-------- Provided information
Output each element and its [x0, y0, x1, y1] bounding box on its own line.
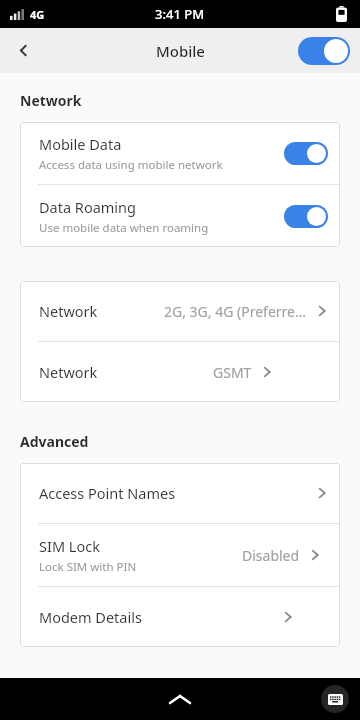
staticText: GSMT [213, 363, 252, 382]
button[interactable]: Back [0, 28, 46, 73]
staticText: SIM Lock [39, 536, 100, 556]
staticText: Data Roaming [39, 197, 136, 217]
button[interactable]: Back [157, 678, 203, 720]
button[interactable]: Network [20, 342, 340, 402]
button[interactable]: Mobile toggle [298, 37, 350, 65]
staticText: Use mobile data when roaming [39, 220, 209, 236]
staticText: Advanced [20, 432, 89, 451]
button[interactable]: Keyboard [321, 685, 349, 713]
button[interactable]: Access Point Names [20, 463, 340, 523]
staticText: Disabled [242, 546, 300, 565]
staticText: 4G [30, 7, 45, 22]
button[interactable]: Network Mode [20, 281, 340, 341]
button[interactable]: Mobile Data [20, 122, 340, 184]
staticText: Mobile [156, 41, 205, 61]
staticText: Modem Details [39, 607, 142, 627]
button[interactable]: SIM Lock [20, 524, 340, 586]
staticText: Network Mode [39, 301, 101, 321]
staticText: 2G, 3G, 4G (Preferre… [164, 302, 307, 321]
button[interactable]: Data Roaming [20, 185, 340, 247]
staticText: Lock SIM with PIN [39, 559, 137, 575]
staticText: Network [39, 362, 98, 382]
button[interactable]: Modem Details [20, 587, 340, 647]
staticText: Mobile Data [39, 134, 122, 154]
staticText: Network [20, 91, 82, 110]
staticText: Access data using mobile network [39, 157, 223, 173]
staticText: 3:41 PM [155, 5, 205, 23]
staticText: Access Point Names [39, 483, 176, 503]
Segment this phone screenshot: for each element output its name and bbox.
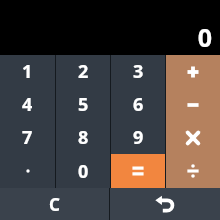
staticText: 7 — [22, 125, 33, 150]
staticText: 0 — [197, 20, 212, 54]
button[interactable]: 7 — [0, 121, 55, 154]
button[interactable]: Decimal point — [0, 154, 55, 188]
button[interactable]: 3 — [111, 55, 165, 88]
staticText: 5 — [78, 92, 89, 117]
button[interactable]: 9 — [111, 121, 165, 154]
staticText: 0 — [78, 159, 89, 184]
button[interactable]: Plus — [166, 55, 220, 88]
button[interactable]: Equals — [111, 154, 165, 188]
staticText: 8 — [78, 125, 89, 150]
button[interactable]: 1 — [0, 55, 55, 88]
button[interactable]: 8 — [56, 121, 110, 154]
staticText: 2 — [78, 59, 89, 84]
button[interactable]: 6 — [111, 88, 165, 121]
button[interactable]: 4 — [0, 88, 55, 121]
button[interactable]: Multiply — [166, 121, 220, 154]
button[interactable]: 5 — [56, 88, 110, 121]
staticText: 9 — [133, 125, 144, 150]
button[interactable]: Divide — [166, 154, 220, 188]
staticText: 1 — [22, 59, 33, 84]
button[interactable]: Backspace — [110, 188, 220, 220]
button[interactable]: 2 — [56, 55, 110, 88]
button[interactable]: 0 — [56, 154, 110, 188]
staticText: 3 — [133, 59, 144, 84]
button[interactable]: C — [0, 188, 109, 220]
staticText: 6 — [133, 92, 144, 117]
staticText: C — [49, 193, 60, 216]
button[interactable]: Minus — [166, 88, 220, 121]
staticText: 4 — [22, 92, 33, 117]
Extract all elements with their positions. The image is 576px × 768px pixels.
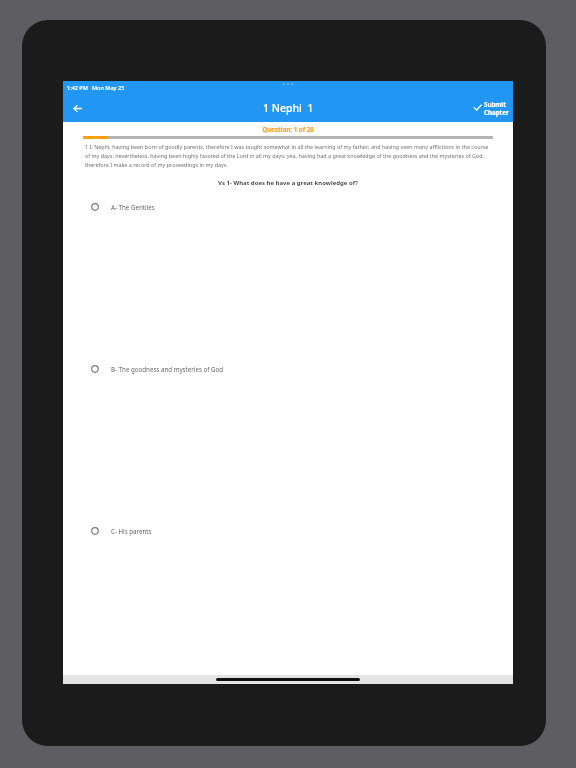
staticText: Vs 1- What does he have a great knowledg…: [83, 179, 493, 187]
staticText: Chapter: [484, 108, 509, 116]
staticText: B- The goodness and mysteries of God: [111, 365, 224, 373]
button[interactable]: A- The Gentiles: [63, 201, 513, 213]
button[interactable]: B- The goodness and mysteries of God: [63, 363, 513, 375]
staticText: Question: 1 of 20: [63, 125, 513, 133]
staticText: A- The Gentiles: [111, 203, 155, 211]
button[interactable]: C- His parents: [63, 525, 513, 537]
staticText: Submit: [484, 100, 506, 108]
staticText: 1 Nephi 1: [263, 101, 314, 115]
button[interactable]: Submit: [469, 93, 513, 122]
staticText: C- His parents: [111, 527, 152, 535]
button[interactable]: Back: [63, 94, 91, 122]
staticText: 1:42 PM Mon May 23: [67, 84, 125, 91]
staticText: 1 I, Nephi, having been born of goodly p…: [85, 143, 491, 169]
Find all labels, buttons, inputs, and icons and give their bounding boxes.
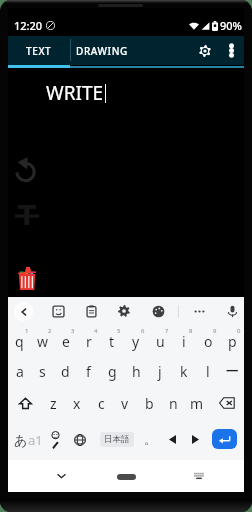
button[interactable]: ー — [220, 356, 244, 387]
staticText: h — [132, 362, 141, 381]
button[interactable]: More — [188, 300, 210, 322]
staticText: d — [61, 362, 70, 381]
button[interactable]: Settings — [191, 36, 218, 65]
staticText: 4 — [94, 327, 98, 335]
staticText: g — [108, 362, 117, 381]
staticText: 。 — [144, 432, 156, 447]
button[interactable]: a — [8, 356, 31, 387]
button[interactable]: l — [196, 356, 220, 387]
button[interactable]: Home — [106, 460, 146, 492]
button[interactable]: Voice input — [221, 300, 243, 322]
button[interactable]: More options — [219, 36, 244, 65]
staticText: e — [62, 332, 70, 351]
staticText: w — [37, 332, 49, 351]
button[interactable]: b — [137, 387, 161, 419]
button[interactable]: Enter — [212, 429, 237, 449]
button[interactable]: Back — [14, 302, 33, 321]
staticText: f — [86, 362, 91, 381]
button[interactable]: 。 — [139, 419, 160, 460]
staticText: p — [228, 332, 237, 351]
button[interactable]: v — [113, 387, 137, 419]
button[interactable]: x — [65, 387, 89, 419]
staticText: 12:20 — [14, 18, 43, 33]
button[interactable]: Emoji — [44, 419, 67, 460]
staticText: WRITE — [46, 80, 104, 106]
staticText: b — [145, 394, 154, 413]
button[interactable]: DRAWING — [70, 36, 133, 65]
button[interactable]: Switch keyboard — [179, 460, 219, 492]
button[interactable]: e — [54, 325, 77, 356]
staticText: x — [73, 394, 81, 413]
staticText: k — [180, 362, 188, 381]
button[interactable]: k — [172, 356, 196, 387]
button[interactable]: j — [148, 356, 172, 387]
button[interactable]: g — [100, 356, 124, 387]
button[interactable]: y — [124, 325, 148, 356]
staticText: l — [206, 362, 210, 381]
button[interactable]: t — [100, 325, 124, 356]
staticText: 0 — [237, 327, 241, 335]
staticText: m — [190, 394, 204, 413]
button[interactable]: u — [148, 325, 172, 356]
button[interactable]: Themes — [147, 300, 169, 322]
staticText: a — [16, 362, 24, 381]
button[interactable]: f — [77, 356, 100, 387]
button[interactable]: c — [89, 387, 113, 419]
button[interactable]: z — [42, 387, 65, 419]
button[interactable]: q — [8, 325, 31, 356]
button[interactable]: p — [220, 325, 244, 356]
staticText: s — [39, 362, 46, 381]
button[interactable]: Backspace — [209, 387, 244, 419]
staticText: z — [50, 394, 57, 413]
staticText: 90% — [220, 18, 242, 33]
staticText: あ — [14, 432, 28, 448]
staticText: TEXT — [26, 44, 52, 58]
staticText: q — [15, 332, 24, 351]
staticText: o — [204, 332, 213, 351]
button[interactable]: o — [196, 325, 220, 356]
button[interactable]: Space — [92, 419, 141, 460]
staticText: 7 — [165, 327, 169, 335]
button[interactable]: s — [31, 356, 54, 387]
button[interactable]: Delete — [11, 262, 43, 294]
button[interactable]: Align vertical centre — [11, 199, 43, 231]
staticText: n — [169, 394, 178, 413]
staticText: u — [156, 332, 165, 351]
staticText: 5 — [117, 327, 121, 335]
button[interactable]: TEXT — [8, 36, 70, 65]
button[interactable]: d — [54, 356, 77, 387]
button[interactable]: Undo — [9, 153, 41, 185]
button[interactable]: Move cursor right — [185, 419, 206, 460]
button[interactable]: n — [161, 387, 185, 419]
staticText: DRAWING — [76, 44, 128, 58]
button[interactable]: Shift — [8, 387, 42, 419]
button[interactable]: r — [77, 325, 100, 356]
staticText: v — [121, 394, 129, 413]
button[interactable]: Hide keyboard — [41, 460, 81, 492]
button[interactable]: w — [31, 325, 54, 356]
staticText: 8 — [189, 327, 193, 335]
staticText: 6 — [141, 327, 145, 335]
staticText: a1 — [28, 431, 43, 449]
button[interactable]: Keyboard settings — [113, 300, 135, 322]
button[interactable]: Clipboard — [80, 300, 102, 322]
staticText: c — [98, 394, 105, 413]
staticText: 2 — [48, 327, 52, 335]
button[interactable]: Switch input mode — [8, 419, 48, 460]
staticText: 日本語 — [104, 434, 130, 445]
button[interactable]: i — [172, 325, 196, 356]
staticText: i — [182, 332, 186, 351]
staticText: t — [109, 332, 115, 351]
button[interactable]: h — [124, 356, 148, 387]
staticText: 3 — [71, 327, 75, 335]
button[interactable]: Move cursor left — [162, 419, 183, 460]
staticText: 1 — [25, 327, 29, 335]
staticText: j — [158, 362, 162, 381]
button[interactable]: Stickers — [47, 300, 69, 322]
button[interactable]: Change keyboard — [68, 419, 91, 460]
staticText: y — [132, 332, 140, 351]
button[interactable]: m — [185, 387, 209, 419]
staticText: r — [86, 332, 92, 351]
staticText: 9 — [213, 327, 217, 335]
staticText: ー — [225, 363, 239, 381]
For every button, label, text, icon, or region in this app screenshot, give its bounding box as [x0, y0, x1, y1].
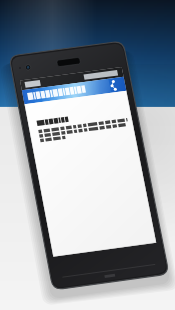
button[interactable]: Share	[112, 60, 128, 74]
button[interactable]	[26, 95, 126, 140]
button[interactable]	[18, 62, 113, 78]
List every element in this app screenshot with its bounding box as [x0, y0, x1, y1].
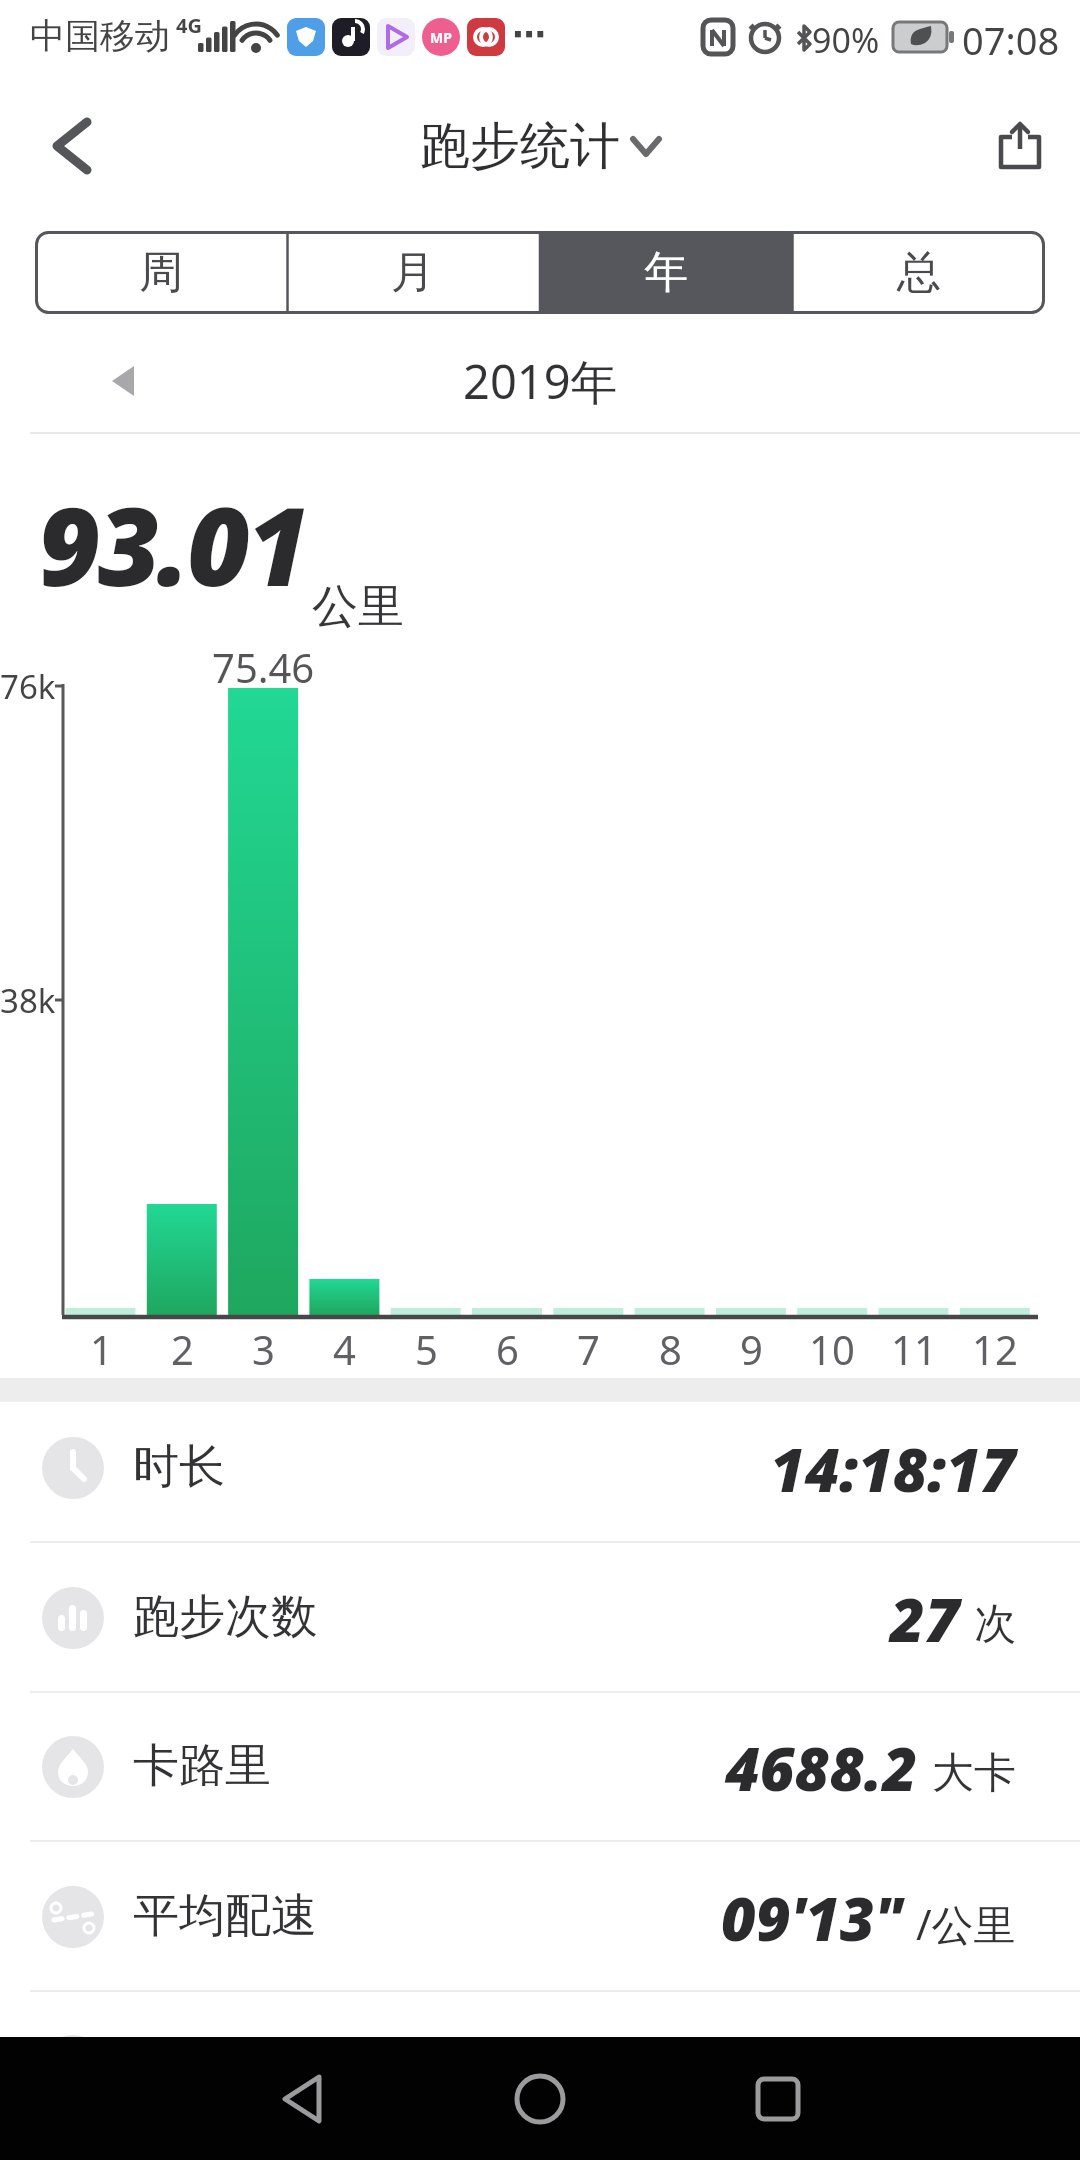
button[interactable]: 跑步统计 [420, 115, 660, 178]
staticText: 12 [972, 1322, 1018, 1376]
staticText: 总里程 [133, 2036, 271, 2094]
staticText: 4G [176, 12, 202, 39]
staticText: 月 [391, 245, 435, 300]
staticText: 1 [90, 1322, 113, 1376]
staticText: 中国移动 [30, 14, 170, 58]
staticText: 9 [740, 1322, 763, 1376]
staticText: 公里 [312, 578, 404, 636]
staticText: 时长 [133, 1438, 225, 1496]
staticText: 11 [891, 1322, 937, 1376]
button[interactable]: 月 [287, 231, 539, 314]
staticText: MP [430, 28, 452, 47]
staticText: 4688.2 [725, 1727, 918, 1809]
staticText: 2 [171, 1322, 194, 1376]
staticText: 27 [890, 1578, 960, 1660]
staticText: 93.01 [760, 2026, 918, 2108]
staticText: 卡路里 [133, 1737, 271, 1795]
button[interactable]: 总里程 [0, 1992, 1080, 2141]
button[interactable]: 年 [539, 231, 792, 314]
staticText: /公里 [916, 1895, 1016, 1952]
button[interactable] [252, 2049, 352, 2149]
staticText: 14:18:17 [770, 1428, 1016, 1510]
staticText: 总 [897, 245, 941, 300]
staticText: 跑步次数 [133, 1588, 317, 1646]
button[interactable]: 卡路里 [0, 1693, 1080, 1842]
staticText: 7 [577, 1322, 600, 1376]
staticText: 93.01 [38, 471, 307, 618]
staticText: 09'13" [721, 1877, 902, 1959]
staticText: 6 [496, 1322, 519, 1376]
staticText: ⋯ [512, 14, 546, 54]
button[interactable] [728, 2049, 828, 2149]
button[interactable]: 总 [792, 231, 1045, 314]
staticText: 75.46 [212, 640, 315, 694]
staticText: 10 [809, 1322, 855, 1376]
staticText: 07:08 [962, 14, 1060, 66]
staticText: 3 [252, 1322, 275, 1376]
staticText: 38k [0, 978, 56, 1023]
staticText: 5 [415, 1322, 438, 1376]
button[interactable] [490, 2049, 590, 2149]
staticText: 76k [0, 664, 56, 709]
staticText: 大卡 [932, 1747, 1016, 1800]
button[interactable]: 平均配速 [0, 1843, 1080, 1992]
button[interactable] [88, 346, 158, 416]
button[interactable]: 周 [35, 231, 287, 314]
staticText: 周 [139, 245, 183, 300]
staticText: 平均配速 [133, 1887, 317, 1945]
button[interactable]: 时长 [0, 1394, 1080, 1543]
button[interactable] [980, 106, 1060, 186]
staticText: 90% [812, 17, 880, 63]
staticText: 年 [644, 245, 688, 300]
staticText: 次 [974, 1598, 1016, 1651]
staticText: 2019年 [463, 349, 618, 413]
button[interactable]: 跑步次数 [0, 1544, 1080, 1693]
staticText: 8 [659, 1322, 682, 1376]
staticText: 跑步统计 [420, 115, 620, 178]
button[interactable] [30, 106, 110, 186]
staticText: 4 [333, 1322, 356, 1376]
----------------
**What needs to be done:**
Among the lines of the data, find every one that holds "parents" and copy it.

**Expected answer:**
button[interactable]: C- His parents: [63, 525, 513, 537]
staticText: C- His parents: [111, 527, 152, 535]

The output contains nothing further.